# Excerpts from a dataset
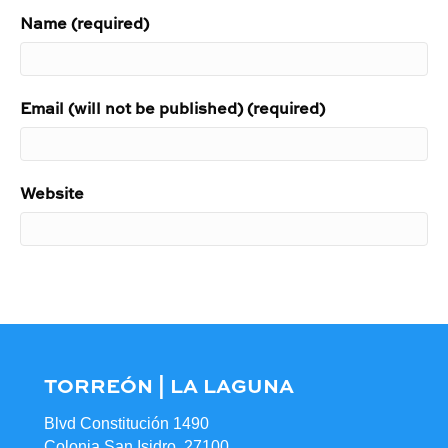
Name (required)
Email (will not be published) (required)
Website
TORREÓN | LA LAGUNA
Blvd Constitución 1490
Colonia San Isidro, 27100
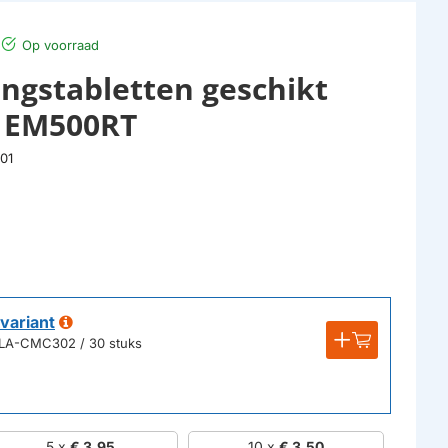
Op voorraad
ingstabletten geschikt
 EM500RT
01
variant
 ALA-CMC302 / 30 stuks
5 x
€ 3,95
10 x
€ 3,50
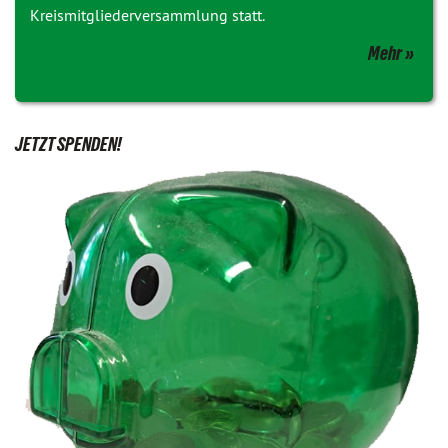
Kreismitgliederversammlung statt.
Mehr
JETZT SPENDEN!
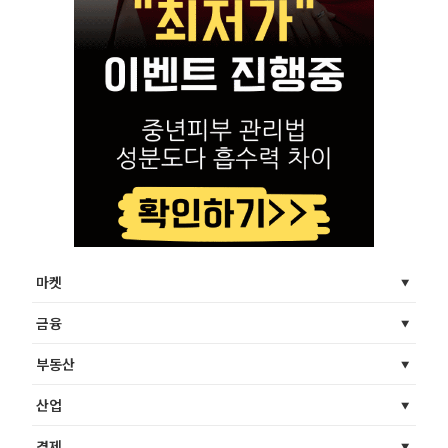
마켓
금융
부동산
산업
경제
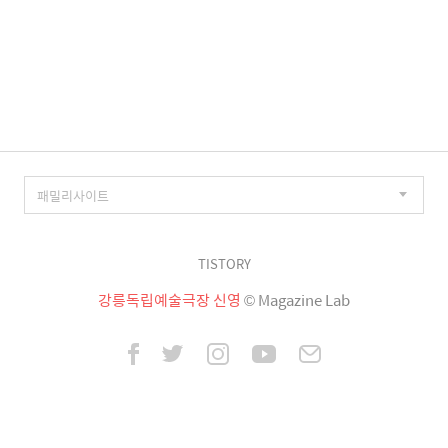
TISTORY
강릉독립예술극장 신영
© Magazine Lab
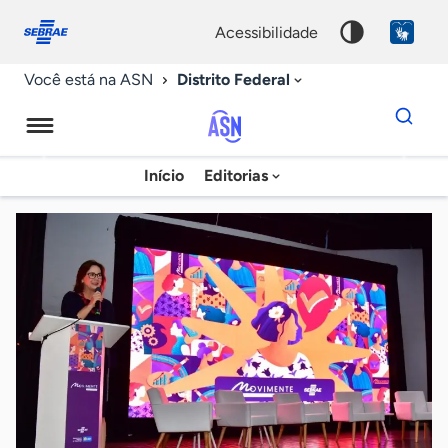
Fale
Acessibilidade
conosco
0
acessibilidade
9
Distrito Federal
Você está na ASN
Dados
para
busca
Agência
Início
Editorias
Palavra
Sebrae
chave
de
Notícias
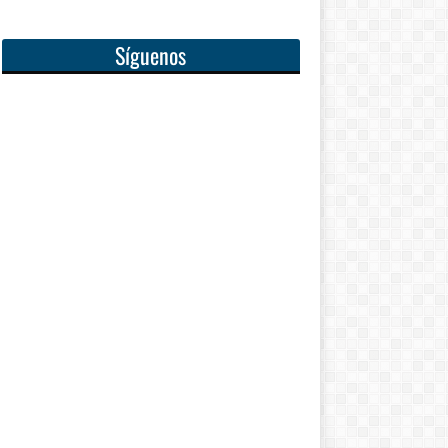
Síguenos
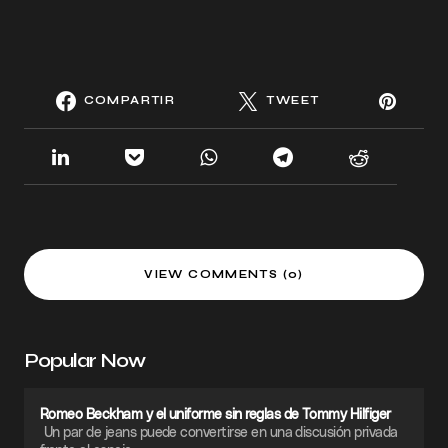
COMPARTIR
TWEET
VIEW COMMENTS (0)
Popular Now
Romeo Beckham y el uniforme sin reglas de Tommy Hilfiger
Un par de jeans puede convertirse en una discusión privada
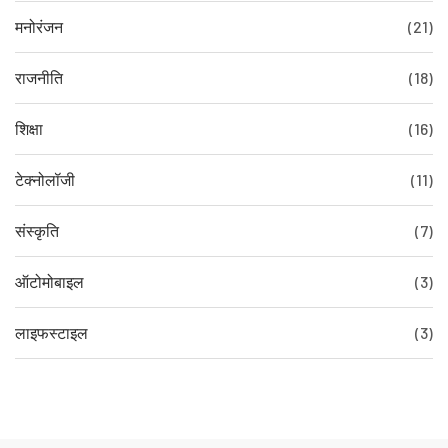
मनोरंजन
(21)
राजनीति
(18)
शिक्षा
(16)
टेक्नोलॉजी
(11)
संस्कृति
(7)
ऑटोमोबाइल
(3)
लाइफस्टाइल
(3)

# WHAT NEEDS TO BE DONE
The answer should consist of every line above, exact and free of images.

# RESULT OF THE TASK
Name (required)
Email (will not be published) (required)
Website
TORREÓN | LA LAGUNA
Blvd Constitución 1490
Colonia San Isidro, 27100
Op voorraad
ingstabletten geschikt
 EM500RT
01
variant
 ALA-CMC302 / 30 stuks
5 x
€ 3,95
10 x
€ 3,50
Kreismitgliederversammlung statt.
Mehr
JETZT SPENDEN!
마켓
금융
부동산
산업
경제
TISTORY
강릉독립예술극장 신영
© Magazine Lab
Fale
Acessibilidade
conosco
0
acessibilidade
9
Distrito Federal
Você está na ASN
Dados
para
busca
Agência
Início
Editorias
Palavra
Sebrae
chave
de
Notícias
Síguenos
COMPARTIR
TWEET
VIEW COMMENTS (0)
Popular Now
Romeo Beckham y el uniforme sin reglas de Tommy Hilfiger
Un par de jeans puede convertirse en una discusión privada
मनोरंजन
(21)
राजनीति
(18)
शिक्षा
(16)
टेक्नोलॉजी
(11)
संस्कृति
(7)
ऑटोमोबाइल
(3)
लाइफस्टाइल
(3)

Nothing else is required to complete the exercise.